Non poteva che essere così. In un’epoca dominata da reunion, revival e riscoperte di “gemme” del passato, l’assenza di una band meravigliosa ed influente come i Kyuss era qualcosa che strideva in modo evidente. Così, per la gioia non solo dei fans ma di un intero movimento musicale, gli indiscussi padri del desert-rock sono tornati.
Perlomeno tre dei protagonisti di quella breve ma straordinaria epopea vissuta negli anni ‘90, visto che il “guru” Josh Homme ha fermamente rifiutato di prendere parte all’iniziativa ed anzi ha bloccato legalmente la possibilità di riproporre lo storico nome. Poco male, il progetto si chiama
Vista Chino ma la sostanza non cambia. Soprattutto non cambia lo stile, che riparte da quel “…And circus leaves town” che aveva chiuso la parabola della formazione californiana.

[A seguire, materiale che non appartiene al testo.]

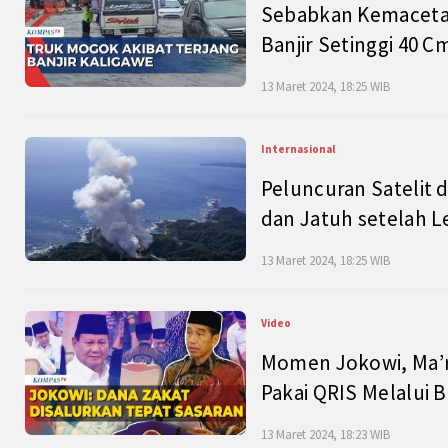
Sebabkan Kemacetan
Banjir Setinggi 40 
13 Maret 2024, 18:25 WIB
Internasional
Peluncuran Satelit 
dan Jatuh setelah L
13 Maret 2024, 18:25 WIB
Video
Momen Jokowi, Ma’r
Pakai QRIS Melalui 
13 Maret 2024, 18:23 WIB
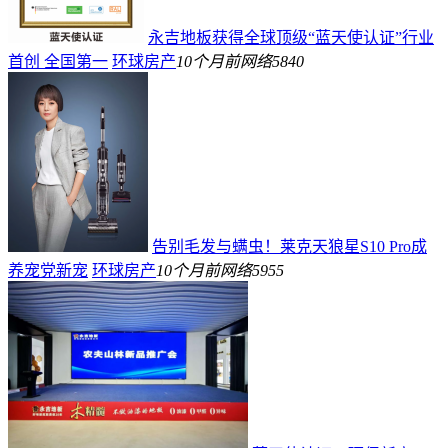
永吉地板获得全球顶级“蓝天使认证”行业
首创 全国第一
环球房产
10个月前
网络
5840
告别毛发与螨虫！莱克天狼星S10 Pro成
养宠党新宠
环球房产
10个月前
网络
5955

Ma non c’è nulla di artificioso o calcolato in questo nuovo disco, nulla che sembri datato o fuori luogo. Ed è facile comprenderlo, visto che è da una quindicina d’anni che ascoltiamo un numero sproporzionato di gruppi che suonano nello stesso modo, tanto da aver dato vita ad un vero e proprio filone come lo stoner-rock. E come potrebbero sfigurare i musicisti che tale sound hanno creato, quando a proporre cose del genere c’erano soltanto loro, i Monster Magnet, i Fu Manchu e pochissimi altri?
Album da goduria. Per qualità, fascino e importanza.

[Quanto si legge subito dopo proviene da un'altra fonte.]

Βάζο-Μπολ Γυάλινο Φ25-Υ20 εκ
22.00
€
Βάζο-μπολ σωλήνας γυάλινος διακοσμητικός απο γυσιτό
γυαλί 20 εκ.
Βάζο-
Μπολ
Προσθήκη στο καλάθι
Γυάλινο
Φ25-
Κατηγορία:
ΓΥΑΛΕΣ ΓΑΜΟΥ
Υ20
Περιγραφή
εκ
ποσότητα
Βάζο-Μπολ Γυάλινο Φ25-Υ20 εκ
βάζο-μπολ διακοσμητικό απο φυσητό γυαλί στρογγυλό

C’è tutto quello che era lecito aspettarsi. La grinta sinuosa, assolata, di “Dragona dragona”, “Sweet remain”, “Barcelonian” e della bonus track “Carnation”, brani dove ritroviamo la voce di John Garcia meno irruente del passato ma più matura, consapevole, e gli echi dei suoi ottimi Hermano ed Unida. Poi il classico andamento bluesy, pigro e sornione, in “Adara” ed i meravigliosi sviluppi psichedelici, in equilibrio tra rock duro e sensibiltà acid-grunge, che i Kyuss hanno letteralmente inventato, vedi le superbe “Planets 1&2”, “Dark and lovely” e la stordente “Acidize…the gambling moose”.
Se il cantante desertico per eccellenza appare in splendida forma e l’apporto alle pelli di Brant Bjork è solido come sempre, gli altri due elementi del quartetto meritano una considerazione. Primo: fortunatamente il bizzoso Nick Oliveri non ha aggiunto al discorso le influenze punk minimaliste espresse con i suoi Mondo Generator, che in questo contesto non avrebbero avuto senso. Secondo: il chitarrista Bruno Fevery ha scelto, a mio avviso giustamente, di non snaturare una matrice fin troppo riconoscibile, ma nello stesso tempo ha evitato di fare un semplice ricalco del modello di riferimento, riuscendo alla fine a non far rimpiangere il grande assente. E non è poco, direi.
Lavoro emozionante, fresco, convinto e convincente. Indispensabile per tutti coloro che nell’ultimo decennio hanno coltivato la passione per le sonorità che fanno da ponte tra passato e presente. Un mix che elabora ed amalgama il rock ’70, ’90 e contemporaneo, con quel tocco “sabbioso” che abbiamo imparato ad amare. Tutt’altro che nostalgia, fidatevi.